How do you work with clients to monitor the live stream and, if there is an issue, report that back to you?
Vivion:
We have war rooms with dedicated staff who monitor the events, the streams, the ingest, etc., and we also have advanced service architects [ASAs] who handle higher-level expectations. For major events, we’ll have a very large war room with 20, 30 people on a bridge all communicating and passing back what they see in that instant to the ASA.

Colantuoni: We’ll monitor the stream to confirm that everything is performing as expected and that we’re not overrunning any of our tuning measures. Having a partner that looks at internal metrics from the CDN side and then ties that with your client-side metrics is very valuable. Typically, customers give us a view into their real-user monitoring [RUM] data so we can correlate the RUM data and our internal metrics side by side and tune as needed.

Vivion: Don’t underestimate the customer-service aspect of it. Don’t underestimate having an advanced services architect around to help with the planning and delivery. We do this every day and see every possible variation on delivery, so, although you may be very experienced in live-streaming events, you can really benefit from a CDN that will give you excellent customer service and will be there to walk you through the process, especially the transport and delivery piece.

Colantuoni: At the core, it’s about preparation. If you sit down and work with experts in live streaming, such as Limelight, it’s easy to optimize and create a workflow for the day of the event that will address any issues that could occur.

How do you handle security of the live stream?
Colantuoni:
Our MediaVault solution allows clients to secure their stream and offers them the ability to customize access. We also support content that has had DRM pre-applied, or we can add PlayReady or WideVine using our media translation layer. Specifically, in sporting events, there are often geographical restrictions that need to be honored. For example, there could be an event where users can view the stream in Brazil but users from the United States can’t view the stream. That functionality must be available in your CDN, or you won’t meet the business requirements of the event.

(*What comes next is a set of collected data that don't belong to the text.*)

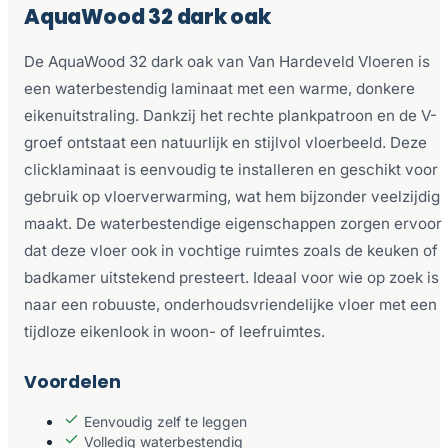
AquaWood 32 dark oak
De AquaWood 32 dark oak van Van Hardeveld Vloeren is
een waterbestendig laminaat met een warme, donkere
eikenuitstraling. Dankzij het rechte plankpatroon en de V-
groef ontstaat een natuurlijk en stijlvol vloerbeeld. Deze
clicklaminaat is eenvoudig te installeren en geschikt voor
gebruik op vloerverwarming, wat hem bijzonder veelzijdig
maakt. De waterbestendige eigenschappen zorgen ervoor
dat deze vloer ook in vochtige ruimtes zoals de keuken of
badkamer uitstekend presteert. Ideaal voor wie op zoek is
naar een robuuste, onderhoudsvriendelijke vloer met een
tijdloze eikenlook in woon- of leefruimtes.
Voordelen
Eenvoudig zelf te leggen
Volledig waterbestendig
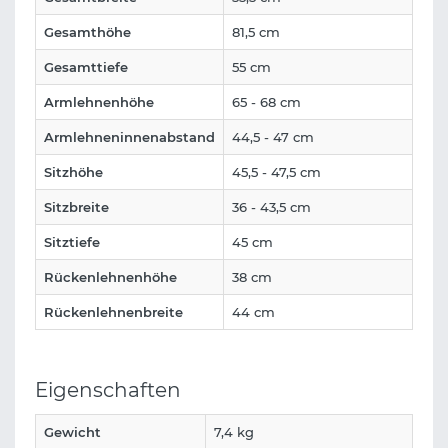
Gesamthöhe
81,5 cm
Gesamttiefe
55 cm
Armlehnenhöhe
65 - 68 cm
Armlehneninnenabstand
44,5 - 47 cm
Sitzhöhe
45,5 - 47,5 cm
Sitzbreite
36 - 43,5 cm
Sitztiefe
45 cm
Rückenlehnenhöhe
38 cm
Rückenlehnenbreite
44 cm
Eigenschaften
Gewicht
7,4 kg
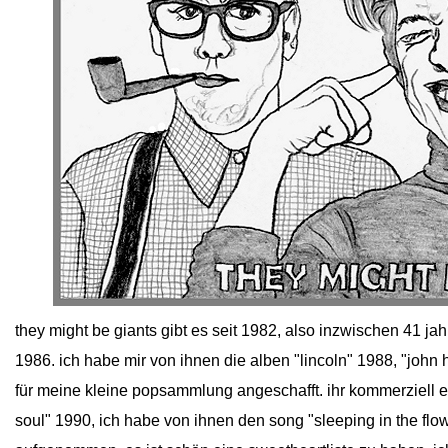
close
they might be giants gibt es seit 1982, also inzwischen 41 jah
1986. ich habe mir von ihnen die alben "lincoln" 1988, "joh
für meine kleine popsammlung angeschafft. ihr kommerziell er
soul" 1990, ich habe von ihnen den song "sleeping in the flo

Vivion: Additionally, some customers want to limit just where the URLs will play — meaning you want to stop someone from stealing your content and putting it on their site — and our MediaVault will help enforce that. We can also help enforce blackout areas and add time-based security, meaning someone can’t record the stream and play it back later. They can only consume it and watch it at that time. And we also work with a variety of prepackaged DRM solutions and have some DRM solutions ourselves.

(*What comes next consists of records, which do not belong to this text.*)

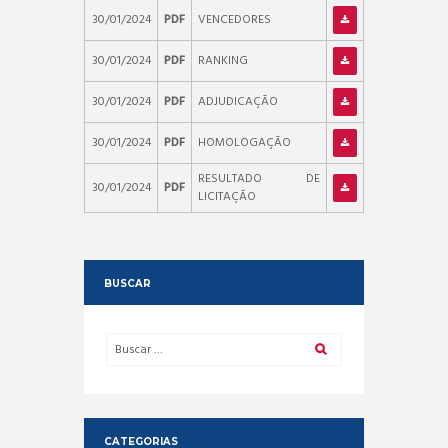
30/01/2024
PDF
VENCEDORES
30/01/2024
PDF
RANKING
30/01/2024
PDF
ADJUDICAÇÃO
30/01/2024
PDF
HOMOLOGAÇÃO
RESULTADO DE
30/01/2024
PDF
LICITAÇÃO
BUSCAR
CATEGORIAS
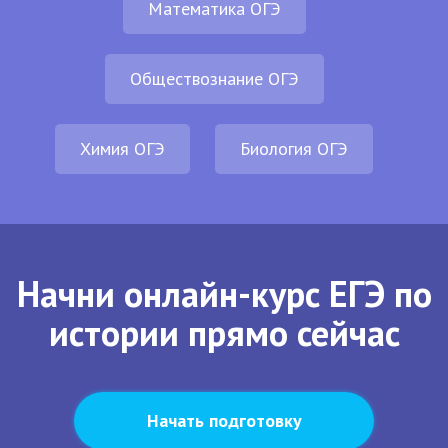
Математика ОГЭ
Обществознание ОГЭ
Химия ОГЭ
Биология ОГЭ
Начни онлайн-курс ЕГЭ по
истории прямо сейчас
Начать подготовку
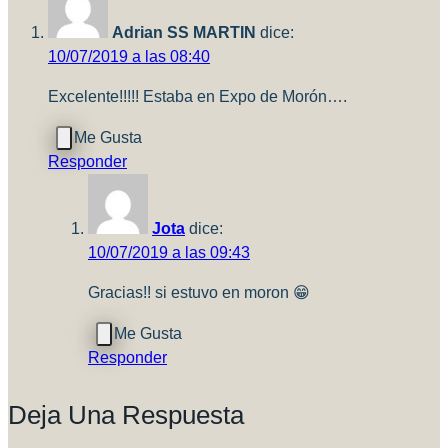
Escala
Adrian SS MARTIN
dice:
10/07/2019 a las 08:40
Excelente!!!!! Estaba en Expo de Morón….
Responder
Jota
dice:
10/07/2019 a las 09:43
Gracias!! si estuvo en moron 😁
Responder
Deja Una Respuesta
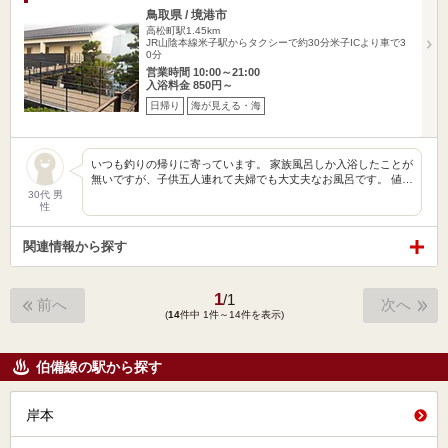
鳥取県 / 境港市
高松町駅1.45km
JR山陰本線米子駅からタクシーで約30分米子ICより車で3
0分
営業時間 10:00～21:00
入浴料金 850円～
日帰り
海が見える・海
いつも釣りの帰りに寄っています。 家族風呂しか入浴したことが
無いですが、子供五人連れて夫婦でも大丈夫なお風呂です。 値…
30代 男
性
関連情報から探す
1
/
1
前へ
次へ
(
14
件中 1件～14件を表示)
伯備線の駅から探す
岸本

Where do you see the most demand for live streaming? What market segments show the most growth?
Colantuoni:
I see it across the board. For us, it’s one of the most exciting growth areas. We are constantly expanding our infrastructure to support the increasing demand, and the clients are finding new and inventive ways to use live streaming to reach consumers.

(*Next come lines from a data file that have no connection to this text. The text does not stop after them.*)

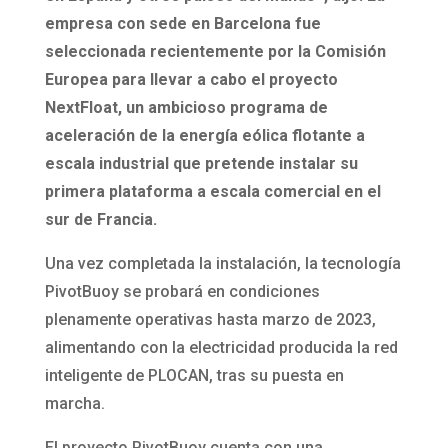
empresa con sede en Barcelona fue
seleccionada recientemente por la Comisión
Europea para llevar a cabo el proyecto
NextFloat, un ambicioso programa de
aceleración de la energía eólica flotante a
escala industrial que pretende instalar su
primera plataforma a escala comercial en el
sur de Francia.
Una vez completada la instalación, la tecnología
PivotBuoy se probará en condiciones
plenamente operativas hasta marzo de 2023,
alimentando con la electricidad producida la red
inteligente de PLOCAN, tras su puesta en
marcha.
El proyecto PivotBuoy cuenta con una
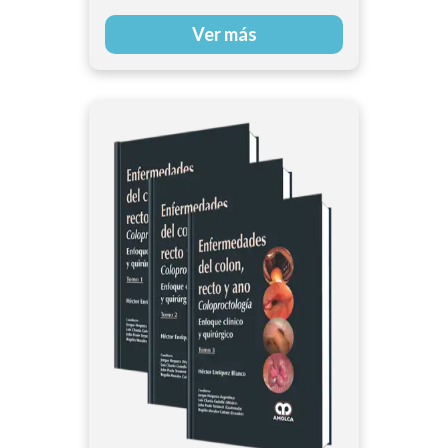
Ver más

Vivion: I agree, it’s everywhere. People’s use of traditional TV is down, but their consumption of content on connected devices, mobile devices, connected-TV viewing is higher. We’re seeing businesses, sporting events, and companies trying to leverage where people are viewing content, and that means the Internet. We’re seeing, across the board, businesses want to do daily or weekly presentations or events with customers. We see sporting events where people don’t want to have to use the large peering relationship with someone else. They want to do the event themselves, so they use Limelight live services. I can’t really say it’s one place; it’s everywhere.

Colantuoni: Over the past few years, our peak live traffic has frequently come from live sporting events and live concert events. World Cup Soccer, for us, was a huge offering; other events — such as football, baseball, and wrestling — are as well. Categorically, our live streaming of sporting and concert events have increased rapidly in the past few years. All of these events have given us the experience and expertise in guiding clients to success with streaming live sporting events, and we look forward to the future.